# Getting Started With Polars

***Polars*** is a DataFrame library that is completely written in Rust. Polars have several features worth mentioning:

1. Polars does not use an index for the dataframe
2. Polars represents data internally using *Apache Arrow arrays* which is more efficient in areas such as load time, memory usage, and computation (Pandas 2.0 also can do this)
3. As Polars is written in Rust, it can run many operations in parallel
4. Polars supports *lazy evaluation* (similar to PySpark)

In [4]:
import polars as pl

## Creating Polars DataFrame

In [3]:
df = pl.DataFrame(
    {
         'Model': ['iPhone X','iPhone XS','iPhone 12',
                   'iPhone 13','Samsung S11','Samsung S12',
                   'Mi A1','Mi A2'],
         'Sales': [80,170,130,205,400,30,14,8],     
         'Company': ['Apple','Apple','Apple','Apple',
                     'Samsung','Samsung','Xiao Mi','Xiao Mi'],
     }
)

df

Model,Sales,Company
str,i64,str
"""iPhone X""",80,"""Apple"""
"""iPhone XS""",170,"""Apple"""
"""iPhone 12""",130,"""Apple"""
"""iPhone 13""",205,"""Apple"""
"""Samsung S11""",400,"""Samsung"""
"""Samsung S12""",30,"""Samsung"""
"""Mi A1""",14,"""Xiao Mi"""
"""Mi A2""",8,"""Xiao Mi"""


Polars expects the column header names to be of string type

In [5]:
df2 = pl.DataFrame(
     {
        0 : [1,2,3],
        1 : [80,170,130],
     }
)

ValueError: Series name must be a string.

In [6]:
df2 = pl.DataFrame(
     {
        '0' : [1,2,3],
        '1' : [80,170,130],
     }
)

Displaying datatypes

In [10]:
df.dtypes

[Utf8, Int64, Utf8]

Displaying column names

In [11]:
df.columns

['Model', 'Sales', 'Company']

getting content of the dataframe as a list of tuples

In [12]:
df.rows()

[('iPhone X', 80, 'Apple'),
 ('iPhone XS', 170, 'Apple'),
 ('iPhone 12', 130, 'Apple'),
 ('iPhone 13', 205, 'Apple'),
 ('Samsung S11', 400, 'Samsung'),
 ('Samsung S12', 30, 'Samsung'),
 ('Mi A1', 14, 'Xiao Mi'),
 ('Mi A2', 8, 'Xiao Mi')]

## Selecting Column(s)

In [13]:
df.select(
    'Model'
)

Model
str
"""iPhone X"""
"""iPhone XS"""
"""iPhone 12"""
"""iPhone 13"""
"""Samsung S11"""
"""Samsung S12"""
"""Mi A1"""
"""Mi A2"""


For multiple selection, just pass in a list of column names

In [15]:
df.select(
    ['Model', 'Sales']
).head()

Model,Sales
str,i64
"""iPhone X""",80
"""iPhone XS""",170
"""iPhone 12""",130
"""iPhone 13""",205
"""Samsung S11""",400


retrieving all columns with a specific datatype

In [20]:
df.select(
    pl.col(pl.Utf8)
)

Model,Company
str,str
"""iPhone X""","""Apple"""
"""iPhone XS""","""Apple"""
"""iPhone 12""","""Apple"""
"""iPhone 13""","""Apple"""
"""Samsung S11""","""Samsung"""
"""Samsung S12""","""Samsung"""
"""Mi A1""","""Xiao Mi"""
"""Mi A2""","""Xiao Mi"""


The statement `pl.col(pl.Utf8)` is known as an **expression** in Polars.
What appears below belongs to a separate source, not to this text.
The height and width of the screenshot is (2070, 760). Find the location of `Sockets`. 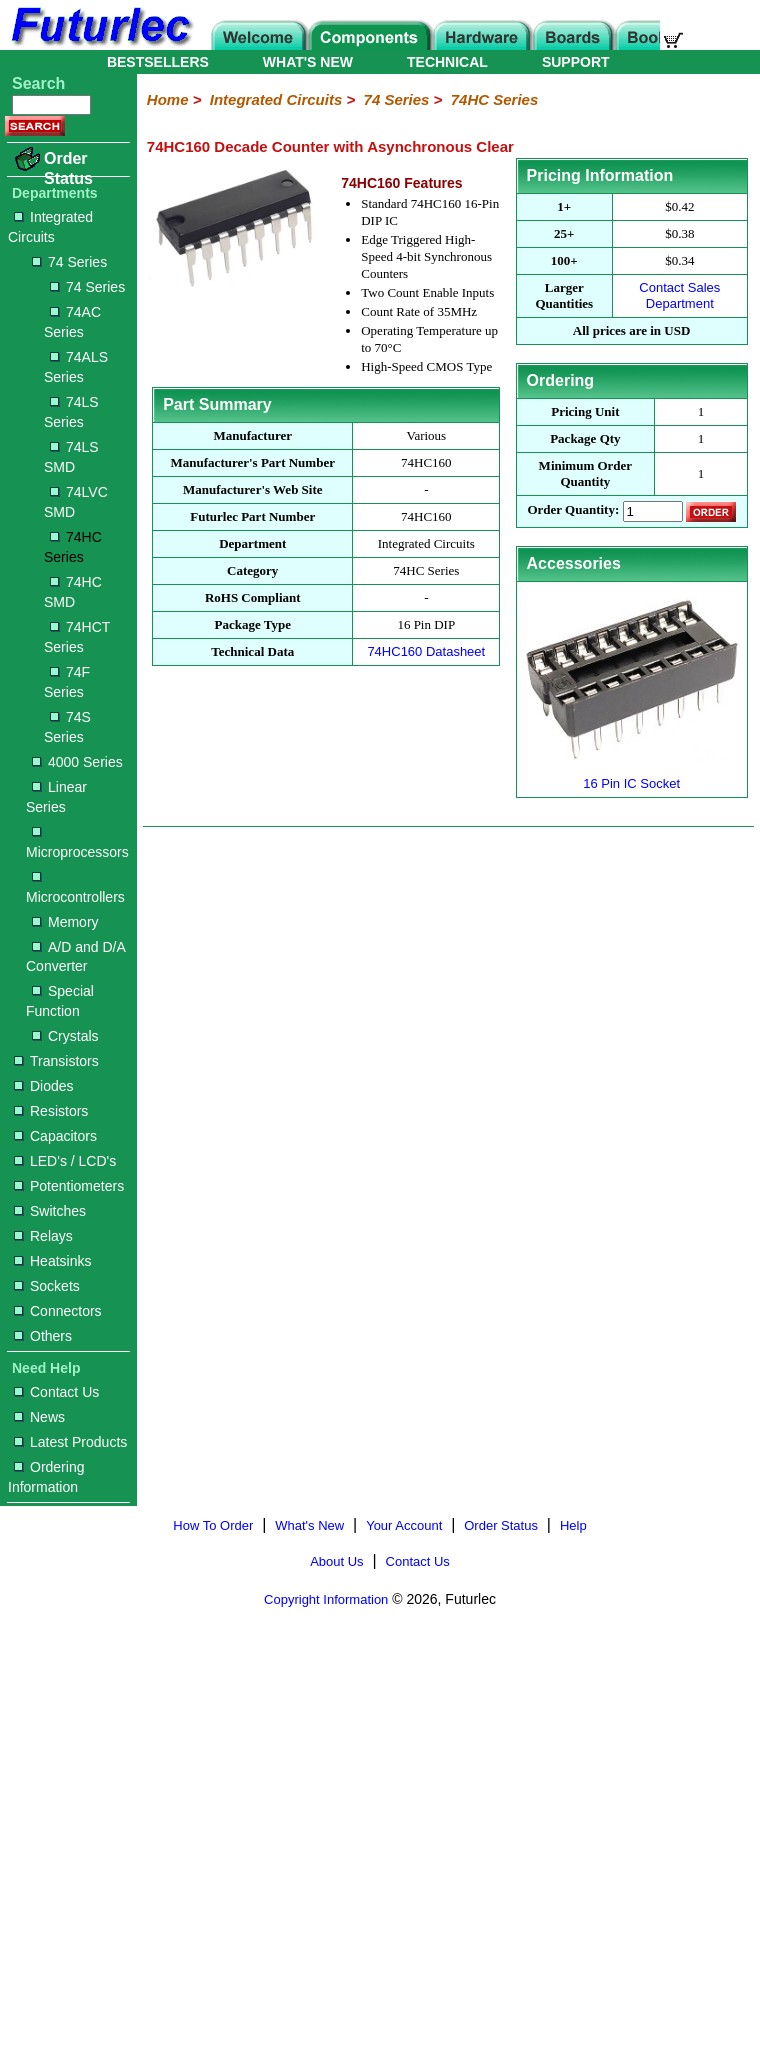 Sockets is located at coordinates (47, 1286).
Expressions are very powerful in Polars. For example, you can *pipe* together expressions

In [21]:
df.select(
    pl.col(['Model','Sales']).sort_by('Sales')    
)

Model,Sales
str,i64
"""Mi A2""",8
"""Mi A1""",14
"""Samsung S12""",30
"""iPhone X""",80
"""iPhone 12""",130
"""iPhone XS""",170
"""iPhone 13""",205
"""Samsung S11""",400


If you want multiple columns, you can enclose your expression in a list:

In [22]:
df.select(
    [pl.col(pl.Int64),'Company']
)

Sales,Company
i64,str
80,"""Apple"""
170,"""Apple"""
130,"""Apple"""
205,"""Apple"""
400,"""Samsung"""
30,"""Samsung"""
14,"""Xiao Mi"""
8,"""Xiao Mi"""


## Selecting Row(s)

To select a single row in a dataframe, pass in the row number using the `row()` method

In [24]:
df.row(0)   # get the first row

('iPhone X', 80, 'Apple')

If you need to get multiple rows based on row numbers, there are two ways:

1. Use the square bracket indexing method (not recommended)

In [28]:


df[:2]# first 2 rows

Model,Sales,Company
str,i64,str
"""iPhone X""",80,"""Apple"""
"""iPhone XS""",170,"""Apple"""


In [26]:
df[[1,3]] # second and fourth row

Model,Sales,Company
str,i64,str
"""iPhone XS""",170,"""Apple"""
"""iPhone 13""",205,"""Apple"""


2. Use the filter() function

In [29]:
df.filter(
    pl.col('Company') == 'Apple'
)

Model,Sales,Company
str,i64,str
"""iPhone X""",80,"""Apple"""
"""iPhone XS""",170,"""Apple"""
"""iPhone 12""",130,"""Apple"""
"""iPhone 13""",205,"""Apple"""


In [32]:
# specify multiple conditions

df.filter(
    (pl.col('Company') == 'Apple') |
    (pl.col('Company') == 'Samsung')
)

Model,Sales,Company
str,i64,str
"""iPhone X""",80,"""Apple"""
"""iPhone XS""",170,"""Apple"""
"""iPhone 12""",130,"""Apple"""
"""iPhone 13""",205,"""Apple"""
"""Samsung S11""",400,"""Samsung"""
"""Samsung S12""",30,"""Samsung"""


## Selecting Rows and Columns

selecting rows and columns at the same time can be done by chaining the filter() and select() methods

In [33]:
df.filter(
    pl.col('Company') == 'Apple'
).select('Model')

Model
str
"""iPhone X"""
"""iPhone XS"""
"""iPhone 12"""
"""iPhone 13"""


In [34]:
df.filter(
    pl.col('Company') == 'Apple'
).select(['Model','Sales'])

Model,Sales
str,i64
"""iPhone X""",80
"""iPhone XS""",170
"""iPhone 12""",130
"""iPhone 13""",205